Atheists succeed in getting Bibles thrown out of college rooms

It's customary to see a copy of a bible in your hotel room. 

Most are placed by the Gideons, but others may be placed there by other publishers. 

The idea is that guests have reading material which they can use for prayer and reflection, or just as something to read, even if they aren't believers.

However, the amenity is proving too much for some atheists who demanded the Bible be removed from the campus's rooms.

The Freedom From Religion Foundation complained to the University of Wisconsin that the placement of the Bibles constituted an endorsement of Christianity.

Although the obvious answers might be, "So what?" or merely, "So?" the university bent backwards to placate the atheist group which is infamous for bringing lawsuits against any type of Christian display that could possibly be construed as a government endorsement.

Instead, only atheism should reign in government spaces as the activity of the group suggests.     

The FFRF sent a letter to the university asking them to remove the Bible and the University replied on Nov. 25 in a letter from Bill Mann, director of the University of Wisconsin-Extension's conference centers. 

"We reviewed the concern raised about the placement of Bibles in our guest rooms and decided to remove them.

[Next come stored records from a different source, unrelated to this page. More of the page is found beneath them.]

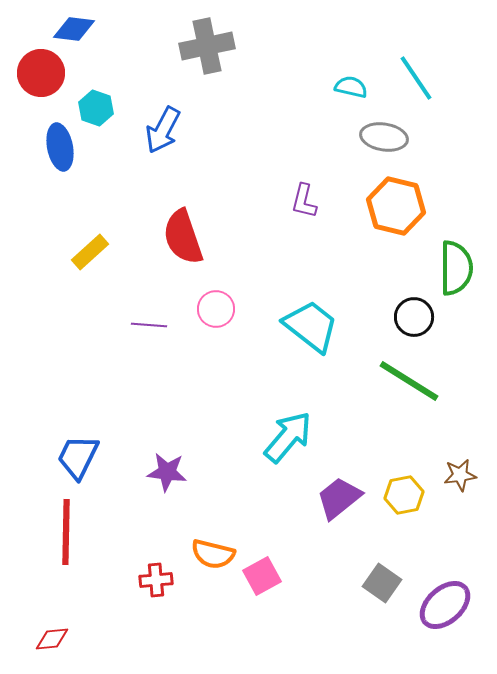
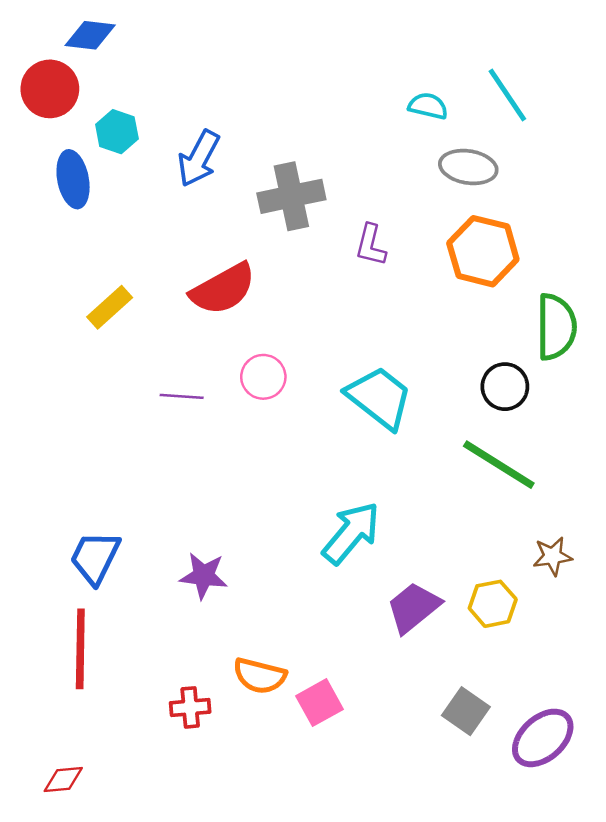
gray cross: (207, 46) -> (291, 196), moved
red semicircle: (183, 237) -> (223, 289), turned -100
brown star: (460, 475) -> (552, 556), moved

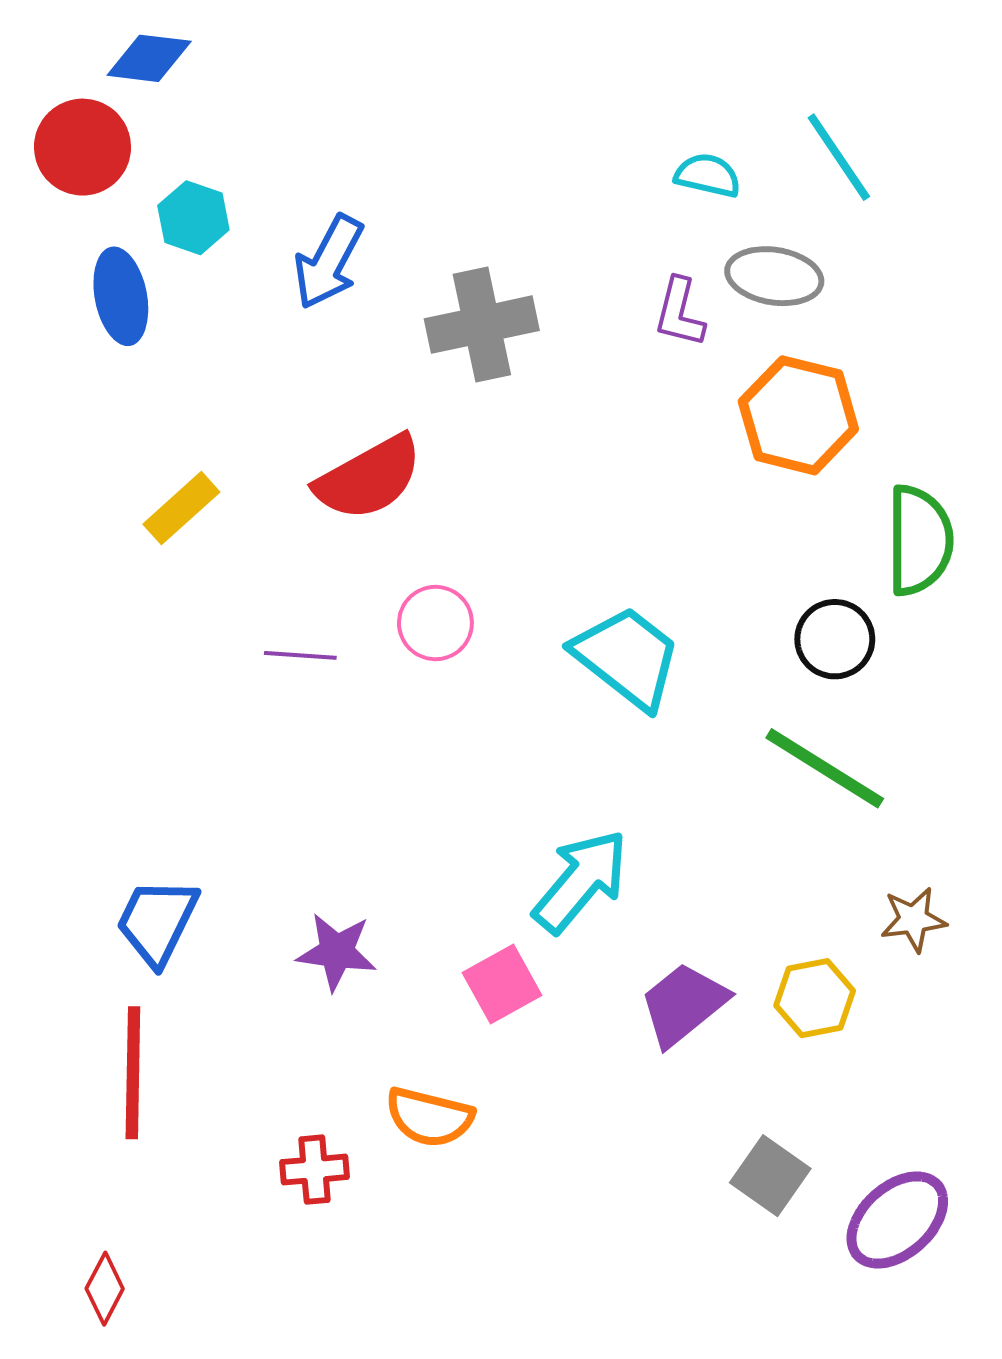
purple L-shape: (371, 245) -> (679, 312), moved
pink square: (319, 703) -> (502, 984), moved
red diamond: (63, 779) -> (105, 1289), turned -57

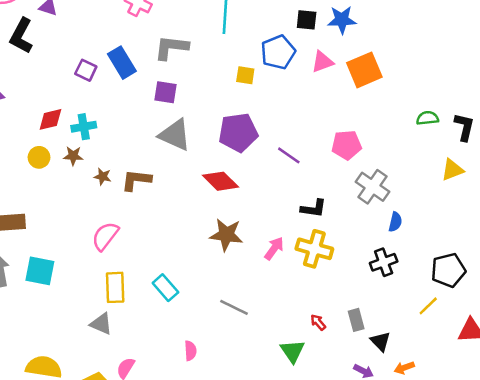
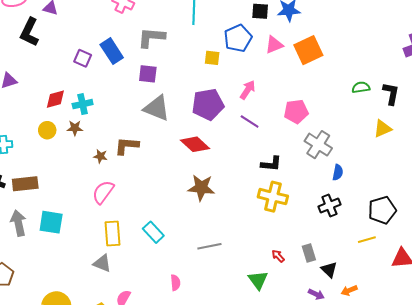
brown star: (103, 177) -> (100, 156), moved
pink arrow: (274, 248) -> (248, 90), moved
yellow line: (428, 306) -> (367, 240), turned 30
gray line: (234, 307) -> (209, 246), turned -35

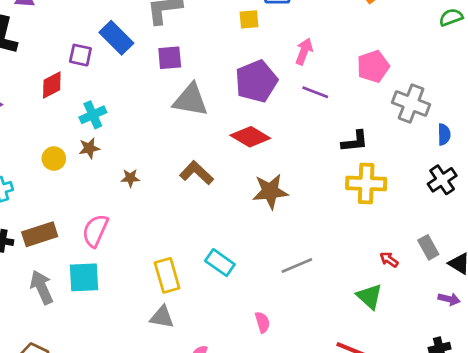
red diamond: (55, 99) -> (52, 85), moved
brown L-shape: (127, 146) -> (197, 173), moved, turned 50
pink semicircle: (103, 192) -> (95, 231), moved

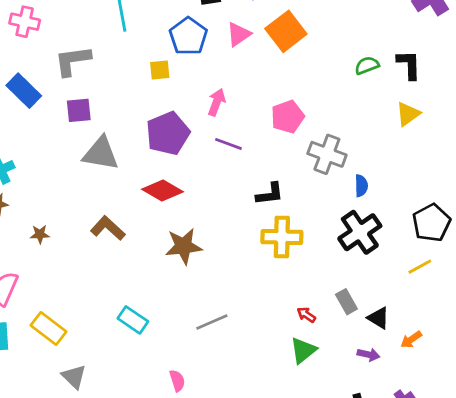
black cross: (442, 180) -> (360, 232), size x1.4
yellow rectangle: (167, 275) -> (49, 328), moved, turned -36
green triangle: (369, 296) -> (303, 350), moved, turned 40
gray triangle: (162, 317) -> (74, 377), turned 35

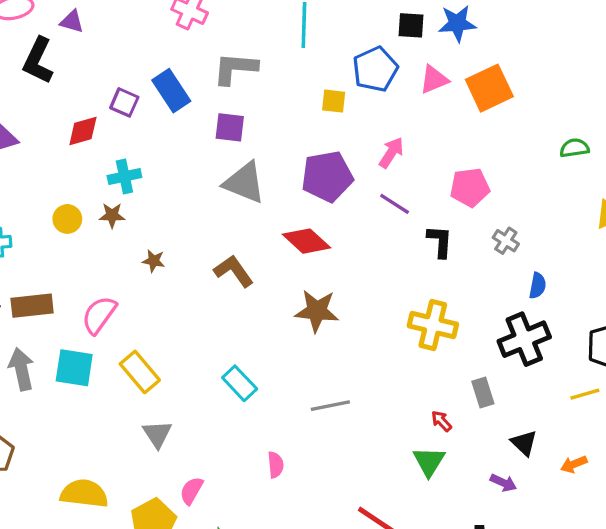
gray cross: (327, 154) -> (506, 241), size x0.6
black L-shape: (270, 194) -> (440, 241), moved, turned -92
gray rectangle: (346, 302) -> (483, 392), moved
orange arrow: (411, 340) -> (574, 464), moved
green triangle: (303, 350) -> (429, 461), turned -32

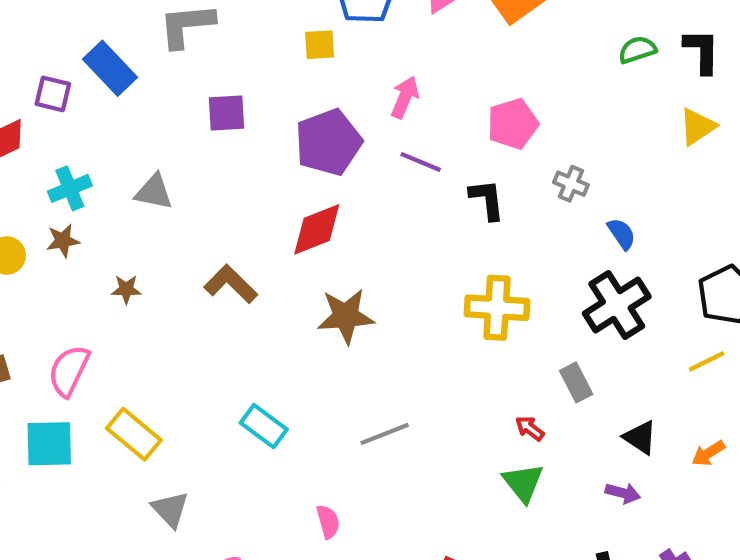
purple square: (230, 127) -> (226, 113), moved
gray triangle: (244, 183) -> (154, 192), moved, size x0.7
red diamond: (306, 241) -> (317, 229), turned -54
blue semicircle: (538, 286) -> (622, 234), turned -35

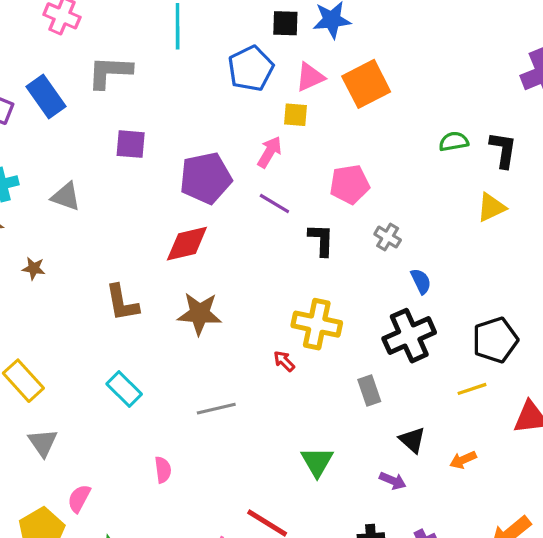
yellow square: (320, 45) -> (296, 115), moved
brown L-shape: (231, 284) -> (122, 303), moved, turned -153
red arrow: (530, 428) -> (284, 361), moved

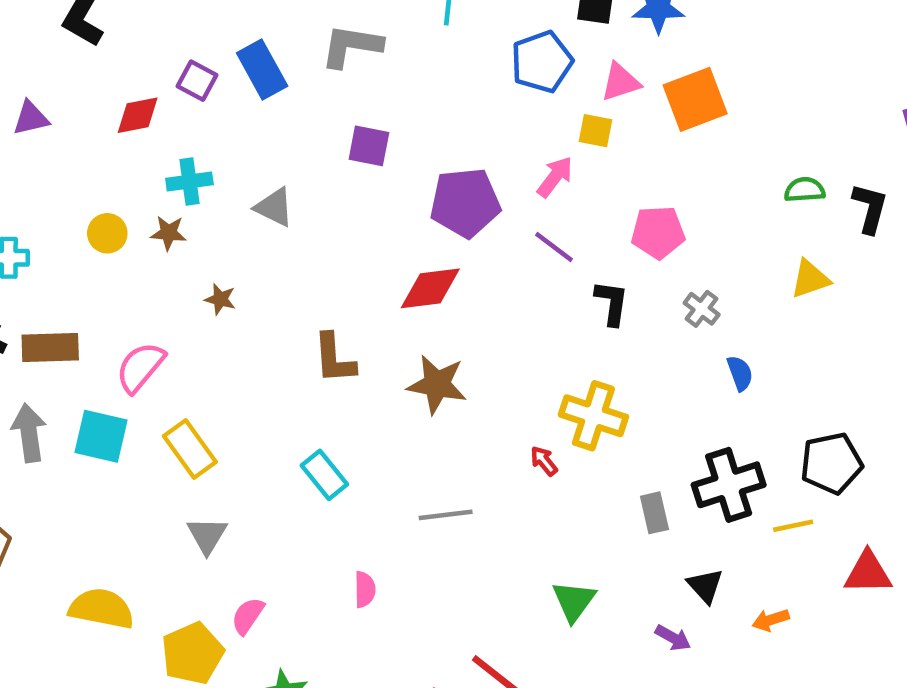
yellow triangle: (491, 207) -> (810, 279), moved
black cross: (409, 336) -> (729, 485), moved

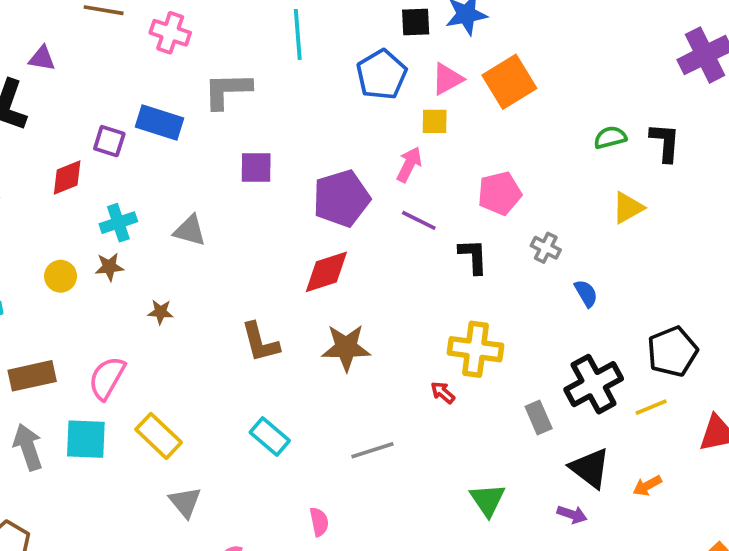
blue rectangle: (262, 69) -> (160, 122), turned -33
black triangle: (705, 586) -> (590, 468), size x1.4

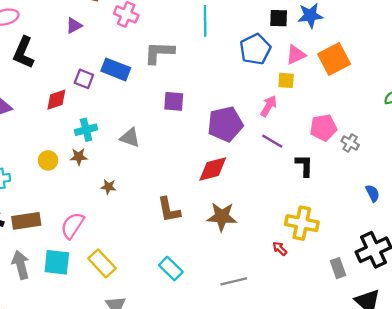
purple triangle: (42, 58) -> (74, 26), moved, turned -42
gray cross: (546, 248) -> (350, 143), moved

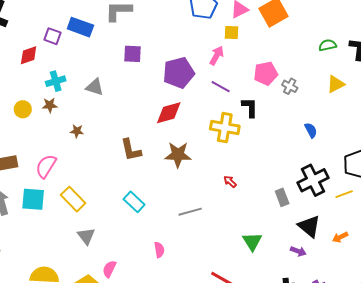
yellow cross: (302, 223) -> (225, 128), moved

We want to make sure all guests are comfortable in our lodging," he wrote in a statement.

It should not be surprising however, since public universities have long been bastions of atheism.

Fortunately, the FFRF attorney acknowledged that at least private hotels have the right to place Bibles in their rooms.

The FFRF continues to pursue cases where it feels the establishment clause of the U.S. Constitution has been violated.